Excerpt

The Bee Sting

Paul Murray

August 15, 2023 
The following is from Paul Murray's The Bee Sting. Murray is the author of three novels, including An Evening of Long Goodbyes, which was short-listed for the Whitbread First Novel Award and the Kerry Group Irish Fiction Award; (2010) which was long-listed for the Booker Prize and was a finalist for the NBCC Award; and The Mark and the Void (2015) which was the joint winner of the Bollinger Everyman Wodehouse Prize and named one of Time’s Top 10 Fiction Books of the year.

In the next town over, a man had killed his family. He ’d nailed the doors shut so they couldn’t get out; the neighbours heard them running through the rooms, screaming for mercy. When he had finished he turned the gun on himself.

Everyone was talking about it – about what kind of man could do such a thing, about the secrets he must have had. Rumours swirled about affairs, addiction, hidden files on his computer.

Elaine just said she was surprised it didn’t happen more often. She thrust her thumbs through the belt loops of her jeans and looked down the dreary main street of their town. I mean, she said, it’s some­ thing to do.

Cass and Elaine first met in Chemistry class, when Elaine poured io­dine on Cass’s eczema during an experiment. It was an accident; she’d cried more than Cass did, and insisted on going with her to the nurse. They’d been friends ever since. Every morning Cass called to Elaine’s house and they walked to school together. At lunchtime, they rolled up their long skirts and wandered around the supermarket, listening to music from Elaine’s phone, eating croissants from the bakery section that were gone by the time they got to the checkout. In the evening, they went to each other’s houses to study.

Cass felt she’d known Elaine for ever; it made no sense that they had not always been friends.

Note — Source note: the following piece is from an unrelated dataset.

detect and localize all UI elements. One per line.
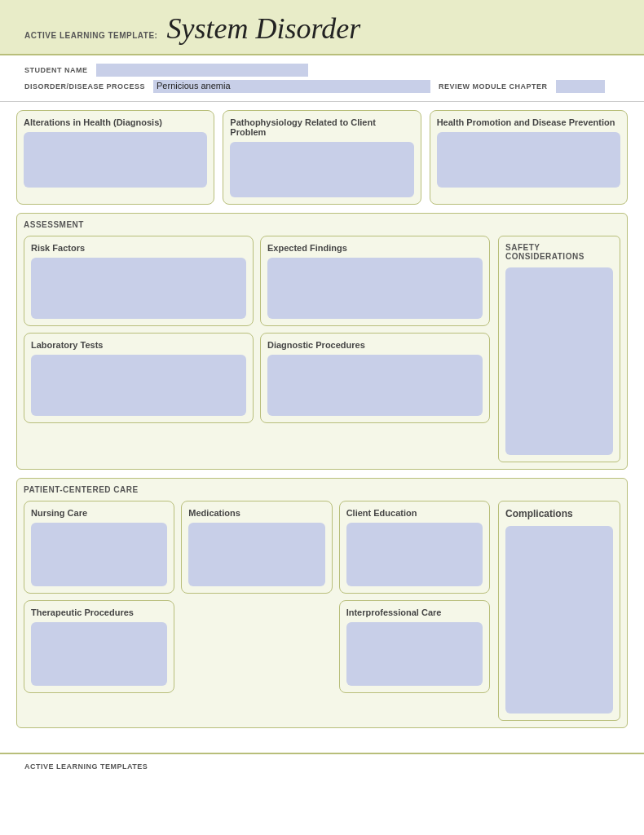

Their lives were so similar it was almost eerie. Both girls came from well­-known families in the town: Cass’s father, Dickie, owned the local Volkswagen dealership, while Elaine’s dad, Big Mike, was a businessman and cattle farmer. Both girls were of slightly above­-average height; both were bright, in fact they were consistently at the top of their class. Both intended to leave here some day and never come back.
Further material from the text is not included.